Introduction

I recently took part of the Jigsaw Unintended Bias in Toxicity Classification Kaggle competition.

My final solution was a combined ensemble of multiple BERT and GPT2 models built using the popular PyTorch implementation of BERT. All training was done either using cloud P100s or on my local 1070 Ti GPU. I had some remaining free credits on Google Cloud so I did not mind, but, after the competition, it got me thinking on how I could have done the same training while reducing the overall compute cost and time (if possible). That is what I will explore in this post.

I will compare the performances of my local GPU, Colab using a GPU (a slow Tesla K80) and Colab using a TPU. What I am really interested about is this free TPU option. How fast is it? Should I have been using it during the competition to save time?

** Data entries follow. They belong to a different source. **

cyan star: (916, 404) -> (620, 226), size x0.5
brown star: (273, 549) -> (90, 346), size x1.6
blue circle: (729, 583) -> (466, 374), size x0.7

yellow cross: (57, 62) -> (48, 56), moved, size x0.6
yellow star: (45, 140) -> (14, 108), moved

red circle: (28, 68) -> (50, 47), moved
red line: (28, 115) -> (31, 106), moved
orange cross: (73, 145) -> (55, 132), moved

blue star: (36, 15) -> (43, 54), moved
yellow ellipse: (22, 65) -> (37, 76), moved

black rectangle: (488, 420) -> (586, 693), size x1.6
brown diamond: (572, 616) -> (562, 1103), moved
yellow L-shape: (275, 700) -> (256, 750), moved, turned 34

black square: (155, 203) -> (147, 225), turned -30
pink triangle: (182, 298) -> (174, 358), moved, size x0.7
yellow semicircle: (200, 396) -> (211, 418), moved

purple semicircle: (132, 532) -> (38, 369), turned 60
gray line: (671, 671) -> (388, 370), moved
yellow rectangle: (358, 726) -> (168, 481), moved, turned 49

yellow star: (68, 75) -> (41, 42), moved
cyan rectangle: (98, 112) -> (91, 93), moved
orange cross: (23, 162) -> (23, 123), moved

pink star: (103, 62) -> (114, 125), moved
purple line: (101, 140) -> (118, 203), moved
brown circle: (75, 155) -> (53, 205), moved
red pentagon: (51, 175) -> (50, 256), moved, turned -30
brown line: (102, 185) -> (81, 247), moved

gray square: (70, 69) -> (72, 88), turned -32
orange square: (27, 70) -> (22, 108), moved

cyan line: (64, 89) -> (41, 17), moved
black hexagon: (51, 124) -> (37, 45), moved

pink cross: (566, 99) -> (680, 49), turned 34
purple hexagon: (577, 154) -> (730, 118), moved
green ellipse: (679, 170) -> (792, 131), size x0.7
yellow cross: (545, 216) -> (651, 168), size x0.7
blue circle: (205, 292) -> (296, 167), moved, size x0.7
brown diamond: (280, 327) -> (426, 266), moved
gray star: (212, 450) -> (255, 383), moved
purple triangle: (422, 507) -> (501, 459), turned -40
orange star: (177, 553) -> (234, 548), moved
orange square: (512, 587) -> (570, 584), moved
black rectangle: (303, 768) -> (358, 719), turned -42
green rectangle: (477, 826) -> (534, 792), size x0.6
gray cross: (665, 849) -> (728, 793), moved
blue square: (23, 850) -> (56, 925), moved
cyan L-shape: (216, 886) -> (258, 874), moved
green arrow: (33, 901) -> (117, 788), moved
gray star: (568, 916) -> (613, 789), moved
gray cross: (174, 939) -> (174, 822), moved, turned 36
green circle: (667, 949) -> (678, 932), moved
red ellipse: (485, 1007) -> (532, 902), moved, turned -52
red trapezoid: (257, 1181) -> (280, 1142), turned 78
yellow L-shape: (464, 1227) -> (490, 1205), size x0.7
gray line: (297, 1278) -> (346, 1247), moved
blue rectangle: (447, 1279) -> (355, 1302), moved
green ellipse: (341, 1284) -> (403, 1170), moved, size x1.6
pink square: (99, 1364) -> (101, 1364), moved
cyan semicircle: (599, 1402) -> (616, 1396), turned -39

Additionnally, I will present a clean and minimal implementation of a classifier built on top of BERT. It will be based on the official Google repo, however, I will remove all the stuff not needed and clarifiy the implementation.

At the moment of this writing, TPUs are not available yet for TensorFlow 2.0, therefore, version 1.14.0 will be used.

Both implementations (GPU and TPU) are available here

Data

To get the data (csv format), navigate to the Kaggle competition site. The comment_text and target columns contain respectively comments collected from the web and the associated label indicating if it was judged toxic.

Model

The first step is to create the model_fn function. The actual graph is defined in the build_model function. It uses TensorFlow Hub to get a pretrained BERT model and define a fully connected layer on top of the BERT pooling layer.

def model_fn(features, labels, mode, params):
  input_ids = features["input_ids"]
  input_mask = features["input_mask"]
  segment_ids = features["segment_ids"]
  label_ids = features["label_ids"]

  loss, train_op, eval_op, accuracy = build_model(
      params['config'],
      input_ids,
      input_mask,
      segment_ids,
      label_ids
  )

  if mode == tf.estimator.ModeKeys.TRAIN:
    spec = tf.estimator.EstimatorSpec(
        mode=tf.estimator.ModeKeys.TRAIN,
        loss=loss,
        train_op=train_op
    )
  elif mode == tf.estimator.ModeKeys.EVAL:
    spec = tf.estimator.EstimatorSpec(
        mode=mode,
        loss=loss,
        eval_metric_ops=eval_op
    )

  return spec

An EstimatorSpec is returned based on the current mode (eval, train).

Input

To manage inputs we use the input_fn function. It returns a dataset based on the running mode.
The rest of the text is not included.